Saved data entries

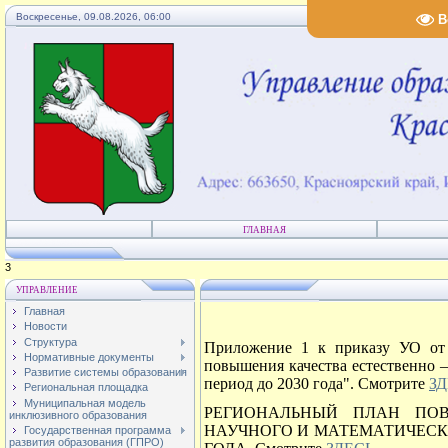
Воскресенье, 09.08.2026, 06:00
В
ГЛАВНАЯ
4
УПРАВЛЕНИЕ
Главная
Новости
Структура
Приложение 1 к приказу УО от
Нормативные документы
повышения качества естественно –
Развитие системы образования
период до 2030 года". Смотрите
З
Региональная площадка
Муниципальная модель
РЕГИОНАЛЬНЫЙ ПЛАН ПОВ
инклюзивного образования
НАУЧНОГО И МАТЕМАТИЧЕСКО
Государственная программа
развития образования (ГПРО)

* [Your goal]:
Each entry must be retyped word for word, with every image omitted.

* [Solution to the exercise]:
Воскресенье, 09.08.2026, 06:00
В
ГЛАВНАЯ
4
УПРАВЛЕНИЕ
Главная
Новости
Структура
Приложение 1 к приказу УО от
Нормативные документы
повышения качества естественно –
Развитие системы образования
период до 2030 года". Смотрите
З
Региональная площадка
Муниципальная модель
РЕГИОНАЛЬНЫЙ ПЛАН ПОВ
инклюзивного образования
НАУЧНОГО И МАТЕМАТИЧЕСКО
Государственная программа
развития образования (ГПРО)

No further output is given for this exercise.